MANİSASPOR DA DÜŞTÜ!


Bu haftaki Karabükspor mağlubiyetinin ardından düşmesi kesinleşen ilk takım Ankaragücü oldu. Ligin ilk haftalarından beri zaten beklenen bu gelişme sürpriz değil tabi ama benim düşünceme göre bu hafta, düşen 2. takım da (matematiksel olarak kesinleşmese de) belli oldu. Hayati önem taşıyan maçta, kendi sahasında karşılaştığı direkt rakibi Gaziantepspor önünde hiçbir varlık gösteremeyen Manisaspor'u da bu saatten sonra Ankaragücü ile birlikte Bank Asya'da düşünebiliriz. 

Puan durumuna bakıldığında bu tip kesin söylemler için henüz çok erken gibi gelebilir ama oynan(amay)an futbol,  şehirdeki hava, tribünlerin desteğini çekmesi, rakipleri ile arasındaki tutku farkı vs. herşeyi anlatıyor.
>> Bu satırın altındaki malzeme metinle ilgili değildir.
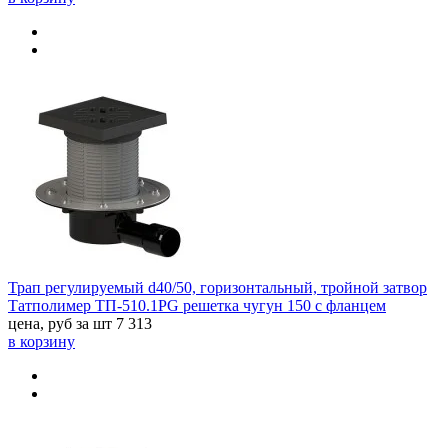
Трап регулируемый d40/50, горизонтальный, тройной затвор
Татполимер ТП-510.1PG решетка чугун 150 с фланцем
цена, руб за шт
7 313
в корзину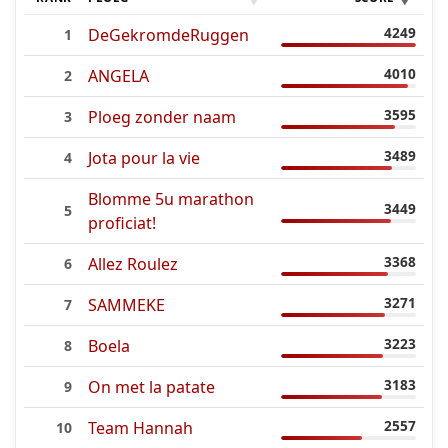
4249
DeGekromdeRuggen
1
4010
ANGELA
2
3595
Ploeg zonder naam
3
3489
Jota pour la vie
4
Blomme 5u marathon
3449
5
proficiat!
3368
Allez Roulez
6
3271
SAMMEKE
7
3223
Boela
8
3183
On met la patate
9
2557
Team Hannah
10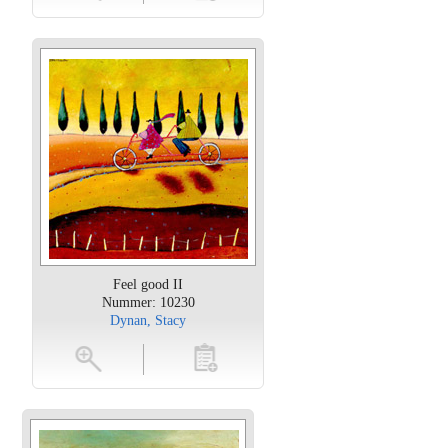
Feel good II
Nummer: 10230
Dynan, Stacy
oten
toevoegen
İşlerin bu raddeye gelmesi gerçekten inanılmaz çünkü ligin 12. haftası bittiğinde bu takım liderin sadece 3 puan gerisinde ve 3. sıradaydı! Takımı çok iyi tanıyan Kemal Özdeş yönetiminde, özellikle konrataklarda çok etkili olan tehlikeli bir ekip izlenimi vardı. Henüz katkı alınamayan Makukula/Kahe gibi silahların da katılımıyla daha da iyi olabilecekleri düşünülüyordu. O silahlar hiçbir zaman katkı veremedi ve son 6 haftaya gelindiğinde Makukula'nın artık şapkadan tavşandan çok daha fazlasını çıkarması lazım.
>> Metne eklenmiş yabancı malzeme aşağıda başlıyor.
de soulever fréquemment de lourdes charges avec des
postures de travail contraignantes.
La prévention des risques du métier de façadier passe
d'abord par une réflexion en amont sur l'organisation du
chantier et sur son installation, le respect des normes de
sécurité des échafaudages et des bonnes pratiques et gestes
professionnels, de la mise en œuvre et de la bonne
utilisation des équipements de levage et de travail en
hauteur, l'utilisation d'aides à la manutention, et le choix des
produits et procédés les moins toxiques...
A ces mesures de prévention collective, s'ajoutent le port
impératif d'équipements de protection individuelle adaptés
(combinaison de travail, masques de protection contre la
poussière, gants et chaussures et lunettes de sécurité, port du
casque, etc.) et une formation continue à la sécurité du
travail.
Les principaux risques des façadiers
Aslında sezonun ilk önemli olumsuz gelişmesi Galatasaray'da yıllarca beklenen patlamayı Manisaspor'da yapan Mehmet Güven'in ciddi sakatlığıydı. Orta sahanın defansif yükünü Yiğit İncedemir ile birlikte çeken Mehmet Güven'in ciddi sakatlığı sonrası forma Nizamettin'e kaldı. O da aynı oranda beklentileri karşılayamadı.
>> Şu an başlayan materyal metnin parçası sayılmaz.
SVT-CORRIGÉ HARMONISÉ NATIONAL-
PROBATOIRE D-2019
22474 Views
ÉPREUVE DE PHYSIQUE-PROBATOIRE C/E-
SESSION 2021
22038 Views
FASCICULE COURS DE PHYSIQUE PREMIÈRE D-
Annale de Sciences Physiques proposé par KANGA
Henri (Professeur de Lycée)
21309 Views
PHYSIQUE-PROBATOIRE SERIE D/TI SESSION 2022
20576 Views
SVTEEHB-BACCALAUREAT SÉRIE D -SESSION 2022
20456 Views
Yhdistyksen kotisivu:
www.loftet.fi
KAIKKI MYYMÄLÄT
Defansif anlamda durum bu iken topu hücuma taşıma işi ise sadece 36 yaşındaki Murat Erdoğan'ın ayağına bakıyordu. Bu yaştaki bir adam için Murat aslında beklenenden çok daha fazlasını yaptı. İlk yarıda tam bir Veron'luk yapan Murat'ın pili (doğal olarak) 2.yarıda tamamen bitti. Murat Erdoğan'a Veron benzetmesi yapmamın tek nedeni fiziksel benzerlik değil. Hatırlarsınız 2010 dünya kupası grup maçlarında önüne geleni perişan eden Arjantin orta sahasının en büyü kozu herkesin bitti gözüyle baktığı 35 yaşındaki Veron idi. Grup maçlarında döktüren Veron takımı elemelere kadar taşımış, fakat elemelerde aynen Murat'ın yaşadığı düşüşe paralel bir düşüş yaşamış ve Arjantin 'in onun üzerine kurulu sistemi de onun yokluğunda çökmüştü. Sene başında futbolu bıraktığını açıklamasına rağmen yalvar yakar döndürülen ve ilk yarıda çok kritik gollere imza atan, takımı ileri taşıyan Murat 'ın katkısı da 2. yarıda bıçak gibi kesilince Manisaspor aynen Arjantin gibi ligin sonunda tepetaklak oldu.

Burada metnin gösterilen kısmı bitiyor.